Bir dizinin bir repliği var: "Senin canını yaktı diye, canını yakmak istersin ama sonunda yaktığında o canı, asıl haksızlık; ona bu kadar üzülmeden edemezsin." Bu hesaptı benimki de, içimdekileri yalan bir şekilde dökmeyeceğim buraya.

Haksızlıktı bu anladınız mı? Çok içerledim bir şeyin kader gibi sunulmasına, bir kararın, "Böyle olması gerekiyormuş" kadar saçma bir cümle duymadım. Masal mı okuyorsunuz siz? Eğer öyleyse dikkat edin, uyursam bir daha uyanmam. Haksızlıktı bu, benim iyiliğimi düşünen sözüm ona "arkadaşımın", benim gerçekten iyiliğimi düşünen birine, bana hiç sormadan, beni düşündüğü için ama benden zerre habersiz bir şeyler anlatmasıydı; çiğnedi o beni, anlattığı için değil ama bildiği için başından beri tek yapmaya çalıştığımın bir şeyleri birilerinden uzak tutmak olduğunu, bilmesine rağmen ateşe attığı için hepimizi.
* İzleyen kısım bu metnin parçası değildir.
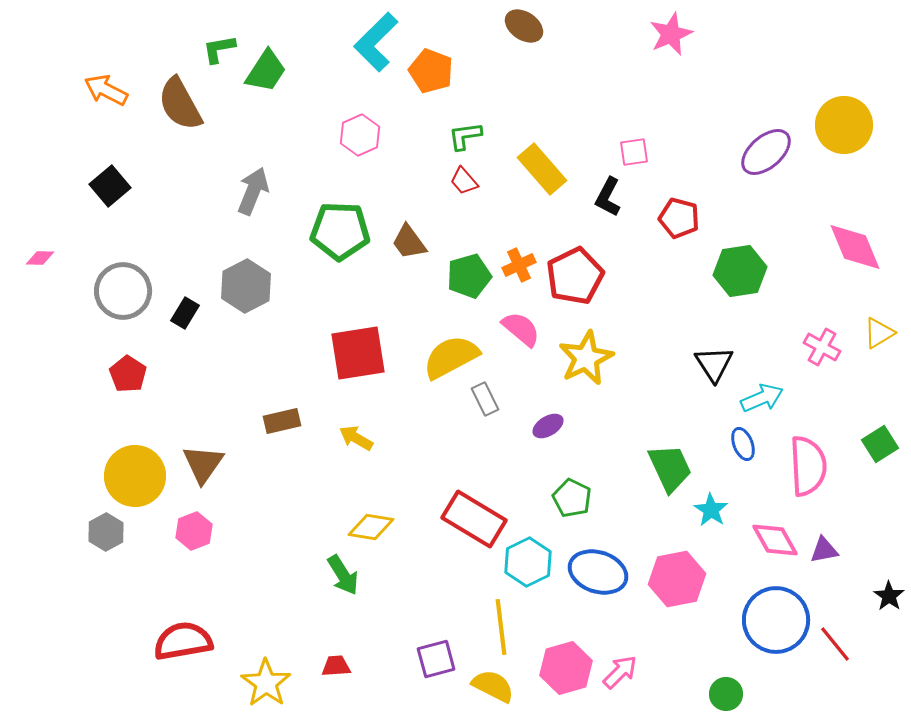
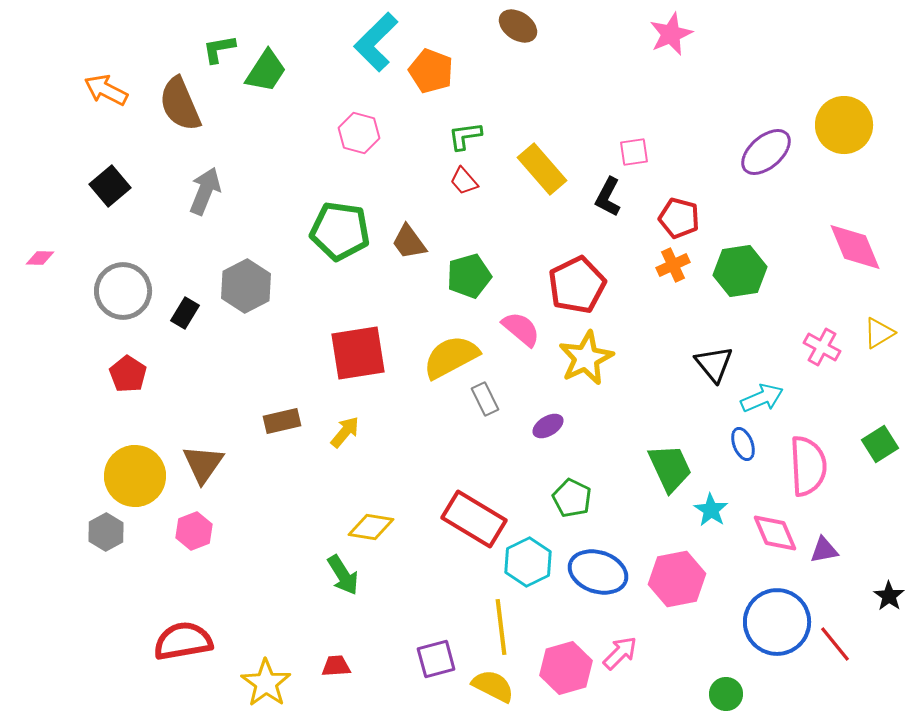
brown ellipse at (524, 26): moved 6 px left
brown semicircle at (180, 104): rotated 6 degrees clockwise
pink hexagon at (360, 135): moved 1 px left, 2 px up; rotated 21 degrees counterclockwise
gray arrow at (253, 191): moved 48 px left
green pentagon at (340, 231): rotated 6 degrees clockwise
orange cross at (519, 265): moved 154 px right
red pentagon at (575, 276): moved 2 px right, 9 px down
black triangle at (714, 364): rotated 6 degrees counterclockwise
yellow arrow at (356, 438): moved 11 px left, 6 px up; rotated 100 degrees clockwise
pink diamond at (775, 540): moved 7 px up; rotated 6 degrees clockwise
blue circle at (776, 620): moved 1 px right, 2 px down
pink arrow at (620, 672): moved 19 px up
Tek istediğim o kişiyi mutlu etmekken, bu bana yetiyorken oyunu bozdu arkadaşım, onu bana beni ona kullandı, nedenini merak bile etmiyorum. Onu yanında kalmam için kullandı, beni onun gitmesi için. Bu haksızlıktı!
Haksızlığa kızdım, haksızlığa kızdım ama en çok kırıldım, bugün bu ülkede en temiz ben kırıldım. Kırıldım çevrilen işlere ardımdan, kırgınlığımı kızgınlığa sakladım, gitmek diye bir bok uydurdum, hepsi gitsin istedim; o arkadaşım dediğim hala gitsin, asla dönmesin ama diğeri kalsın istedim, gem vuramadım dilime işte! Herkes gitsin istedim, tepeden tırnağa; neden diye soranlar oldu, anlamaya çalışanlar oldu ama çekip gidenler çoğunluktaydı. Arkadaş mı kaybettim, şehit mi verdim anlamlandıramıyorum.
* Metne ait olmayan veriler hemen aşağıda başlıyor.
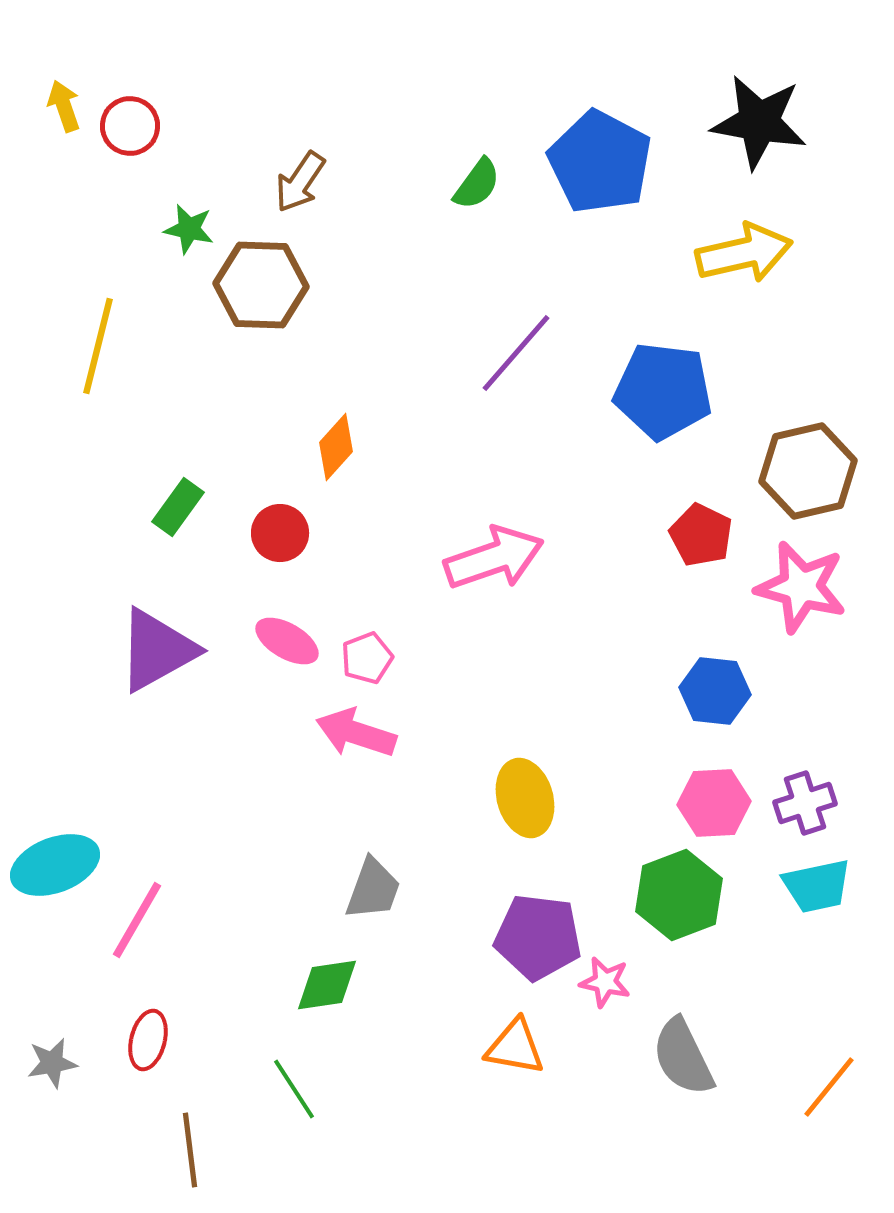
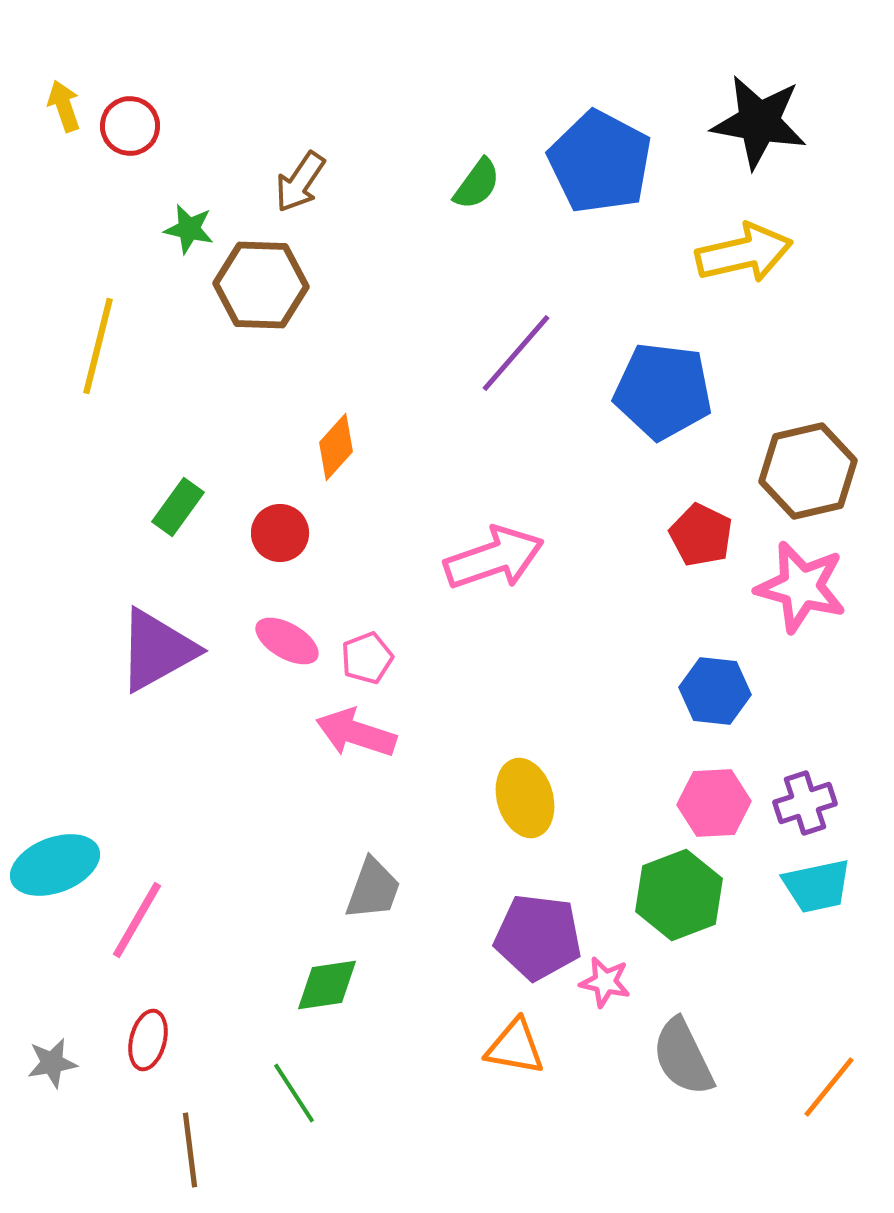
green line at (294, 1089): moved 4 px down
İçimin en çok cız ettiği noktayı biliyorsunuz zaten, o kişi; değil ki onu diğerlerinden daha çok sevdiğim ya da önde gördüğüm için, vallahi değil! Ben zaten göze almıştım yalnızlığı bütün hücrelerimle, fakat o olacaktı, o mutlu olacaktı, ben yalnızlığı böyle göze almıştım; şimdiyse ne o mutlu, ne o var ama yalnızım istediğim gibi, işte bu haksızlıktı.
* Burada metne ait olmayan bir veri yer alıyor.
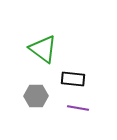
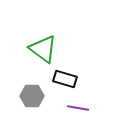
black rectangle: moved 8 px left; rotated 10 degrees clockwise
gray hexagon: moved 4 px left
Bunun haksızlık olmadığını söyleyin bana, suçlu olduğumu söyleyin. Git dediğimi söyleyin. Aklınıza bile getirmeyin ne hissettim, içimde nasıl bir ateş yandı da dilime kavuştu, telefon başından göremediğiniz gece yarısı salya sümük halim ne kadar acıklıydı asla düşünmeyin. Canımın hala ne kadar yandığını umursamayın, ne de olsa ben size haksızlık ettim gitmenizi söyleyerek, haksızlıktı bu; canımı yaktınız diye canınızı yaktığıma üzülürken, siz bir daha yaktınız, size uyup başkaları da...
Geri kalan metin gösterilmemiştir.